Reaching maturity in 48 BCE he embarked on a normal patrician career (as normal as it could be under Caesar’s dictatorship), which included political, military and religious offices. Caesar must have noticed him early and advanced his career, but their relationship is not clear. It is not known why and when Caesar decided on Octavius as his successor.

Octavius was elected to the pontifical college in 48 BCE, and he participated in the four triumphs Caesar celebrated in 46 BCE. In 45 BCE he followed Caesar to Spain and fought honourably in the battle of Munda against the last of the followers of Pompey. In 44 BCE Octavius was in Illyricum in preparation for the Parthian campaign Caesar had planned.

When Caesar was murdered in 44 BCE, Octavius decided to return to Rome, but when he heard of the way Caesar was killed and that Caesar had adopted him as principal heir, he knew that he was in danger. Yet he returned to Rome as a private citizen to obtain the recognition of his adoption and to take possession of his vast inheritance.

The Civil War

The Republic was plunged into yet another civil war after the murder of Caesar. His assassins, which included a part of the senate, led by L. Cassius Longinus and M. Junius Brutus, had fled Rome and Caesar’s right-hand man, Marcus Antonius (Marc Antony), took power. By accepting his adoption, Octavius put himself against both of these factions, who commanded armies and controlled great wealth, while he had no backing at all.

Octavius officially assumed the name Gaius Julius Caesar Octavianus in acknowledgement of his adoption. He normally just called himself Caesar, just as his adoptive father, which was a major factor in his attempt to win over to his side the veteran soldiers of Julius Caesar’s armies. Later times have called him Octavian.

Statue of Augustus

Octavian immediately started to travel around in S. Italy where parts of Caesar‘s armies were stationed and where many of his veterans were settled.
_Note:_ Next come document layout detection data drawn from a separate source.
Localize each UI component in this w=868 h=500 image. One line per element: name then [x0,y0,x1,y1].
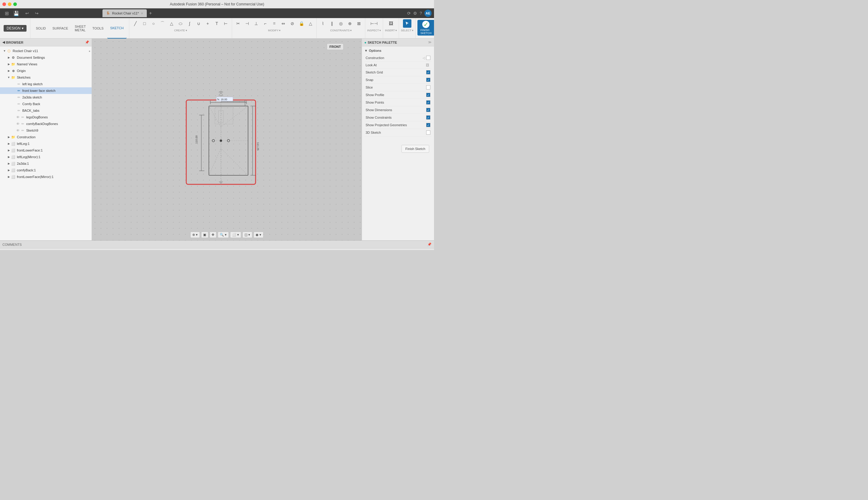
tree-arrow-origin[interactable]: ▶ [7,69,11,72]
play-start-button[interactable]: ⏮ [2,250,9,250]
trim-tool[interactable]: ✂ [234,19,242,28]
tree-arrow-leftleg-mirror-1[interactable]: ▶ [7,156,11,158]
tree-item-legs-dog-bones[interactable]: 👁 ✏ legsDogBones [0,114,92,121]
mirror-tool[interactable]: ⇔ [279,19,288,28]
tree-item-2a3da-sketch[interactable]: ✏ 2a3da sketch [0,94,92,101]
user-avatar[interactable]: AE [424,10,432,17]
polygon-tool[interactable]: △ [167,19,176,28]
tree-item-2a3da-1[interactable]: ▶ ⬜ 2a3da:1 [0,160,92,167]
tab-rocket-chair[interactable]: 🪑 Rocket Chair v11* ✕ [102,9,147,17]
text-tool[interactable]: T [212,19,221,28]
finish-sketch-panel-button[interactable]: Finish Sketch [401,145,429,153]
collinear-tool[interactable]: ∥ [327,19,336,28]
measure-tool[interactable]: ⊢⊣ [370,19,378,28]
concentric-tool[interactable]: ◎ [337,19,345,28]
tree-arrow-named-views[interactable]: ▶ [7,62,11,66]
finish-sketch-button[interactable]: ✓ FINISH SKETCH [418,20,434,35]
browser-collapse-icon[interactable]: ◀ [2,41,5,44]
tree-item-back-tabs[interactable]: ✏ BACK_tabs [0,107,92,114]
tab-close-icon[interactable]: ✕ [141,12,143,15]
tree-arrow-frontlowerface-1[interactable]: ▶ [7,149,11,152]
tree-item-left-leg-sketch[interactable]: ✏ left leg sketch [0,81,92,87]
rectangle-tool[interactable]: □ [140,19,148,28]
show-dimensions-checkbox[interactable] [426,108,430,112]
mode-sketch[interactable]: SKETCH [107,18,127,38]
image-tool[interactable]: 🖼 [387,19,395,28]
tree-item-comfy-back-dog-bones[interactable]: 👁 ✏ comfyBackDogBones [0,121,92,127]
slice-checkbox[interactable] [426,85,430,90]
circle-tool[interactable]: ○ [149,19,158,28]
settings-icon[interactable]: ⚙ [413,11,417,16]
eye-icon-comfy-back-dog-bones[interactable]: 👁 [16,122,20,126]
look-at-icon[interactable]: 🖼 [426,63,429,67]
arc-tool[interactable]: ⌒ [158,19,167,28]
mode-solid[interactable]: SOLID [33,18,49,38]
show-profile-checkbox[interactable] [426,93,430,97]
play-forward-button[interactable]: ⏩ [30,250,36,250]
tree-item-comfyback-1[interactable]: ▶ ⬜ comfyBack:1 [0,167,92,173]
tree-item-front-lower-face-sketch[interactable]: ✏ front lower face sketch [0,87,92,94]
conic-tool[interactable]: ∪ [194,19,203,28]
pattern-tool[interactable]: △ [306,19,315,28]
play-button[interactable]: ▶ [21,250,27,250]
offset-tool[interactable]: ⊘ [288,19,297,28]
construction-checkbox[interactable] [426,56,430,60]
tree-item-leftleg-1[interactable]: ▶ ⬜ leftLeg:1 [0,140,92,147]
settings-gear-icon[interactable]: ⚙ [425,250,432,250]
mode-sheet-metal[interactable]: SHEET METAL [72,18,89,38]
tree-item-construction[interactable]: ▶ 📁 Construction [0,134,92,140]
tree-item-document-settings[interactable]: ▶ ⚙ Document Settings [0,54,92,61]
line-tool[interactable]: ╱ [131,19,140,28]
undo-button[interactable]: ↩ [23,9,31,18]
constraints-label[interactable]: CONSTRAINTS ▾ [330,29,352,32]
comments-pin-icon[interactable]: 📌 [427,242,432,246]
tree-item-frontlowerface-1[interactable]: ▶ ⬜ frontLowerFace:1 [0,147,92,154]
selection-mode-button[interactable]: ▣ [201,231,208,238]
spline-tool[interactable]: ∫ [185,19,194,28]
redo-button[interactable]: ↪ [33,9,41,18]
insert-label[interactable]: INSERT ▾ [385,29,397,32]
palette-options-header[interactable]: ▼ Options [364,49,432,53]
tree-arrow-sketches[interactable]: ▼ [7,76,11,79]
ellipse-tool[interactable]: ⬭ [176,19,185,28]
play-back-button[interactable]: ⏪ [11,250,18,250]
render-button[interactable]: ◉ ▾ [254,231,264,238]
tree-item-sketch9[interactable]: 👁 ✏ Sketch9 [0,127,92,134]
fix-tool[interactable]: ⊠ [355,19,363,28]
show-points-checkbox[interactable] [426,100,430,104]
help-icon[interactable]: ? [420,11,422,16]
apps-icon[interactable]: ⊞ [2,9,11,18]
midpoint-tool[interactable]: ⊕ [346,19,354,28]
close-button[interactable] [2,2,6,6]
eye-icon-sketch9[interactable]: 👁 [16,129,20,132]
show-constraints-checkbox[interactable] [426,115,430,120]
lock-tool[interactable]: 🔒 [297,19,305,28]
3d-sketch-checkbox[interactable] [426,130,430,135]
create-label[interactable]: CREATE ▾ [174,29,187,32]
dim-tool[interactable]: ⊢ [222,19,230,28]
tree-item-frontlowerface-mirror-1[interactable]: ▶ ⬜ frontLowerFace(Mirror):1 [0,173,92,180]
tree-arrow-rocket-chair[interactable]: ▼ [2,49,7,53]
snap-grid-button[interactable]: ⊕ ▾ [190,231,200,238]
maximize-button[interactable] [13,2,17,6]
tree-arrow-comfyback-1[interactable]: ▶ [7,169,11,172]
tree-item-leftleg-mirror-1[interactable]: ▶ ⬜ leftLeg(Mirror):1 [0,154,92,160]
show-projected-checkbox[interactable] [426,123,430,127]
tab-add-button[interactable]: + [149,11,152,16]
visual-style-button[interactable]: ◫ ▾ [242,231,252,238]
sync-icon[interactable]: ⟳ [407,11,411,16]
tree-arrow-frontlowerface-mirror-1[interactable]: ▶ [7,175,11,178]
palette-expand-icon[interactable]: ≫ [428,41,432,44]
select-tool[interactable] [403,19,411,28]
snap-checkbox[interactable] [426,78,430,82]
design-button[interactable]: DESIGN ▾ [4,25,26,32]
extend-tool[interactable]: ⊣ [243,19,251,28]
display-mode-button[interactable]: ⬜ ▾ [230,231,241,238]
eye-icon-legs-dog-bones[interactable]: 👁 [16,115,20,119]
inspect-label[interactable]: INSPECT ▾ [367,29,381,32]
tree-item-rocket-chair[interactable]: ▼ ⬡ Rocket Chair v11 ● [0,48,92,54]
modify-label[interactable]: MODIFY ▾ [268,29,281,32]
tree-arrow-leftleg-1[interactable]: ▶ [7,142,11,145]
tree-arrow-document-settings[interactable]: ▶ [7,56,11,59]
pan-button[interactable]: ✥ [210,231,216,238]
He then went to Rome where Antonius tried to ignore him while blocking the official recognition of the adoption.

In the following 18 months a very complex three part game took place. Antonius went to Cisalpine Gaul to fight Brutus and Cassius. He defeated them and they fled to the east, where they tried to secure a position while Antonius did the same in Gaul. Meanwhile Octavian managed to secure himself more troops, he obtained the official recognition of the adoption and the revocation of the amnesty for Caesar’s assassins. The situation was ripe for a three-way civil war.

Octavian now made one of his brilliant moves. He moved his forces against Antonius in Cisalpine Gaul, but instead of fighting him, he offered Antonius a deal. Octavian, Antonius and M. Aemilius Lepidus (an ally to Antonius) would split the provinces between them so all three could prosper. Antonius got Cisalpine and Transalpine Gaul, Lepidus Spain and Gallia Narbonensis (S. France), while Octavian got Sicily, Sardinia and Africa. This accord, made for five years, became known as the Second Triumvirate.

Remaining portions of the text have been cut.